Sul piano tattico, il suo credo è orientato al pragmatismo. «Io sono allenatore concreto, mi piace una squadra che abbia la mia identità, che sia la mia immagine, che lotta ed esce con la maglia sudata. Impegno e mentalità non devono mai mancare». Il modulo, per lui, sono solo «numeri», ciò che conta è l'atteggiamento: «dobbiamo cambiare l’atteggiamento». L'idea è quella di correggere le «difficoltà enormi nel fare gol e le mancanze in fase difensiva».
Il tecnico è consapevole che la svolta non può venire da un singolo. «Da solo no», ha risposto, affermando di aver bisogno del supporto di tutte le componenti. «’Io’ non mi piace, mi piace ‘noi’». L'unione con il club, i giocatori, i tifosi e i giornalisti è l'unica chiave per uscire dalla crisi.
Tedesco ha chiarito di essere il decisore finale per quanto riguarda campo e spogliatoio, pur ascoltando tutti, ma ha elogiato il club per avergli affiancato persone competenti come Riccardo e l’opportunità di lavorare con figure storiche quali Novellino e Gaucci: «Averli è un valore aggiunto ma ho la mia idea, devo recuperare prima di tutto i giocatori, poi decido quale è la cosa migliore». I suoi modelli, ha detto, sono Conte e Mourinho, perché come loro «non sono un pirla» e non riuscirebbe a guardare i giocatori negli occhi senza onestà.
Il messaggio più forte è sull'urgenza di una reazione: «Siamo bellini con la palla, ma nel calcio si gioca anche senza palla». Quello che manca è «cattiveria sportiva», ma ha trovato disponibilità a cambiare. L'obiettivo non è irreale: «non dobbiamo vincere il campionato, dobbiamo tornare ad essere il Perugia. Tirarci fuori da questa situazione, da questa classifica che non ci compete e non è da Perugia».

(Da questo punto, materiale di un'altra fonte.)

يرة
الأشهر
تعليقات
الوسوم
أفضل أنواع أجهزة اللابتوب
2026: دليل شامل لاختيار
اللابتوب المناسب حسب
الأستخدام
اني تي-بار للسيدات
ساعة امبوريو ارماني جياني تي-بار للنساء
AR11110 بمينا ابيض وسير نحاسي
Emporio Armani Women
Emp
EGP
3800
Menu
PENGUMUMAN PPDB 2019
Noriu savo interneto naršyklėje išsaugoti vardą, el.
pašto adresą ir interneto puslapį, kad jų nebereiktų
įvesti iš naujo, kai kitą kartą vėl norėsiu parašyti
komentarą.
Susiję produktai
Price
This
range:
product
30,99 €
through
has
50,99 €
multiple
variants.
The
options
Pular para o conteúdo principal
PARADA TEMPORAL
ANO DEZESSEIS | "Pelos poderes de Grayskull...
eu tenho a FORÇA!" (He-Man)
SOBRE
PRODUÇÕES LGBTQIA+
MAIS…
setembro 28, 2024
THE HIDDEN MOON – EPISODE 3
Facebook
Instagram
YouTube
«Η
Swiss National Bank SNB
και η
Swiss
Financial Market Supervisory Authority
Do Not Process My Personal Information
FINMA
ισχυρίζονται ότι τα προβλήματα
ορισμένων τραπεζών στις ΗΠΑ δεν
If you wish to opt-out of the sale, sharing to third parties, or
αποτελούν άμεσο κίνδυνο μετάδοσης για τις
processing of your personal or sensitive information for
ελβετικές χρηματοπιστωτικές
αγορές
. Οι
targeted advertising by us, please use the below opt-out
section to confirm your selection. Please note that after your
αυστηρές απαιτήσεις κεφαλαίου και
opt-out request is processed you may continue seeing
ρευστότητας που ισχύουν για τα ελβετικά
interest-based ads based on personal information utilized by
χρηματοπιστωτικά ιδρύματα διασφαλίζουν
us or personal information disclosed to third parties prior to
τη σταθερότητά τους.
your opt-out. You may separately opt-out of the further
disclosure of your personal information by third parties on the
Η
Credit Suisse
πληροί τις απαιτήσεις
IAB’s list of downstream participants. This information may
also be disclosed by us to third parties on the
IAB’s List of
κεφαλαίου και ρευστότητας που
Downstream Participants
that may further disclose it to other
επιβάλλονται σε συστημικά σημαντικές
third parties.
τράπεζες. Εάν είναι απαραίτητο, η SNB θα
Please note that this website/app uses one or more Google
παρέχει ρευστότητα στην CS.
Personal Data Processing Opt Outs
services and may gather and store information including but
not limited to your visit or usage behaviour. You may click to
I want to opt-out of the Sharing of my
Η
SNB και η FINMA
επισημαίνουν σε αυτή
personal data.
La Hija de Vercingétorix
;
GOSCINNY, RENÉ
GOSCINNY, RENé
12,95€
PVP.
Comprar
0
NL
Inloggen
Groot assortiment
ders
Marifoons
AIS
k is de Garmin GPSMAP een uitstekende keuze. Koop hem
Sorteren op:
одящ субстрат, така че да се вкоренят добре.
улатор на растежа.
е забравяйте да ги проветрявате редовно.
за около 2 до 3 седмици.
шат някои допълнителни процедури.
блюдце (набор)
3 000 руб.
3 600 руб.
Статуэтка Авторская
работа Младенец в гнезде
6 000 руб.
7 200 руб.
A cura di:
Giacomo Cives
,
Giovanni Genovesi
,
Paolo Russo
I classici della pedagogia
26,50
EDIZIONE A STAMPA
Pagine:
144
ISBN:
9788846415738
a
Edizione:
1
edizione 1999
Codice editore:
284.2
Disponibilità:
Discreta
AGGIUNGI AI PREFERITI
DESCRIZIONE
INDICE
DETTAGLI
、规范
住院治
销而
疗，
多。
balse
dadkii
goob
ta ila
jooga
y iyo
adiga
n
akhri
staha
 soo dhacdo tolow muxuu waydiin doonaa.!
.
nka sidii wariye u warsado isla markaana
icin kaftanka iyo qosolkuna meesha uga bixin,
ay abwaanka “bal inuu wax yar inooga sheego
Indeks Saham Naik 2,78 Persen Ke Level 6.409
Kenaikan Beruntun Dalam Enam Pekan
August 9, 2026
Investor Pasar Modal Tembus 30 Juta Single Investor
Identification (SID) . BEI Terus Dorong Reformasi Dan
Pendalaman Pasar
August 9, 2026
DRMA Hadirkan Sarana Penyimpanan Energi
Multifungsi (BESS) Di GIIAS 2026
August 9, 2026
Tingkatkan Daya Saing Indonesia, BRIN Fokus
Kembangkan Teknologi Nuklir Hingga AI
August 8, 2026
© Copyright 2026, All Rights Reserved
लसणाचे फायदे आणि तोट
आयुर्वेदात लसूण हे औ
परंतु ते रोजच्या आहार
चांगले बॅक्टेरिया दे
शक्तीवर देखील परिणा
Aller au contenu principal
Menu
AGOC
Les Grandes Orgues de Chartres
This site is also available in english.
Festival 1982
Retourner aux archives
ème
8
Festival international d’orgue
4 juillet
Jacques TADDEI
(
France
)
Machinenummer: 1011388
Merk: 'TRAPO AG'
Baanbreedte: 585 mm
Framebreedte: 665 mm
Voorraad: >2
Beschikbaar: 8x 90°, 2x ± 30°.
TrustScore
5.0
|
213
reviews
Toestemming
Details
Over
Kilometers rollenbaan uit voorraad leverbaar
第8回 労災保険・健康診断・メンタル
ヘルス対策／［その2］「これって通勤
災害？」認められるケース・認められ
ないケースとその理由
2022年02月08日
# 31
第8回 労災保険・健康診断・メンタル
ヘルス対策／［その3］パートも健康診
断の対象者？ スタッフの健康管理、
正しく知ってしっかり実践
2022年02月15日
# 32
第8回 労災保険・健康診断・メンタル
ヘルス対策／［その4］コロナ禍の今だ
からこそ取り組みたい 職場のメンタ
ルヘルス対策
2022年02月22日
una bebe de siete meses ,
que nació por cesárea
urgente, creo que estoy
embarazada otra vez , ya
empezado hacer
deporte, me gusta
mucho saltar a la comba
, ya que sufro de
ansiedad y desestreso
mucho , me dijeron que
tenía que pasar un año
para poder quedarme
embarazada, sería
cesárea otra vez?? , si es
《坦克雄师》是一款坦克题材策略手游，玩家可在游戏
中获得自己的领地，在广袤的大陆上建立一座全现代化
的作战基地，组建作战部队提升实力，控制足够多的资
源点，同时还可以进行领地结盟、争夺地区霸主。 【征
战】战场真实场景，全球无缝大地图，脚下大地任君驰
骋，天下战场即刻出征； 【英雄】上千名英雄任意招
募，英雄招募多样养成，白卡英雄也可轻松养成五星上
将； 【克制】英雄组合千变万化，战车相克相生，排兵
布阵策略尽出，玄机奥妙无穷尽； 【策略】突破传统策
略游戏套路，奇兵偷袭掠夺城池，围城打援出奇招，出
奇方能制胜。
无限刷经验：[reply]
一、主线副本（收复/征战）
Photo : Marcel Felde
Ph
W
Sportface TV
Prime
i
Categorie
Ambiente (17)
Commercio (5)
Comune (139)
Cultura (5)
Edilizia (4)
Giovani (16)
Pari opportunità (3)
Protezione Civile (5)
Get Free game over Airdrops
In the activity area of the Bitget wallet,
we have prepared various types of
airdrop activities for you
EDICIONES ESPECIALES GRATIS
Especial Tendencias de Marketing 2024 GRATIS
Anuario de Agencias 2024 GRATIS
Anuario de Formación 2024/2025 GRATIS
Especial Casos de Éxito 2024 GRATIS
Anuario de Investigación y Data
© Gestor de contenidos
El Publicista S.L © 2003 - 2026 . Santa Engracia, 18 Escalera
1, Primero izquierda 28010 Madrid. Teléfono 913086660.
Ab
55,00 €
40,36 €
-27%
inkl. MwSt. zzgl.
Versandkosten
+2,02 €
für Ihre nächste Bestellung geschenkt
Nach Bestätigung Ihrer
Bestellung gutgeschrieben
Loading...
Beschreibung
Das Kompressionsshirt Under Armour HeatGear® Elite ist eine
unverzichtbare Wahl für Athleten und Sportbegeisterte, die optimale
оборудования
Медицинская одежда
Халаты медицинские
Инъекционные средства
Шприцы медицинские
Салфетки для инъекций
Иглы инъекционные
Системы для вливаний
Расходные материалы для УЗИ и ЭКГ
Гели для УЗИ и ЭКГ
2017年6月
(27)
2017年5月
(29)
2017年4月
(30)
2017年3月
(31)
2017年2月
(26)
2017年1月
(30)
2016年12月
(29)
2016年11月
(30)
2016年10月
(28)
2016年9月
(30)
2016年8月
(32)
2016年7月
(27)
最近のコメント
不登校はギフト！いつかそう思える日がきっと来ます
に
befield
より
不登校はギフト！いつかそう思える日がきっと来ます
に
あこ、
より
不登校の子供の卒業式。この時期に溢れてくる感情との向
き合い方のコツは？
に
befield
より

La Serie C è un campionato difficile, di «più quantità che qualità», dove serve organizzazione. Ma bisogna azzerare gli errori, ha concluso. Il presente è la sfida di lunedì, che va vista come «la finale di Champions», per usare una metafora. Sulla questione del capitano, non ci sono dubbi: «Il capitano è Angella. Dal mio punto di vista, ho avuto già un confronto con il club. Se gioca è lui». Per quanto riguarda il suo contratto, non è una priorità: «Ho un contratto fino a giugno, pane, amore e passione. Sono felice ma c’è da pensare al presente, non al futuro, non avrebbe logica».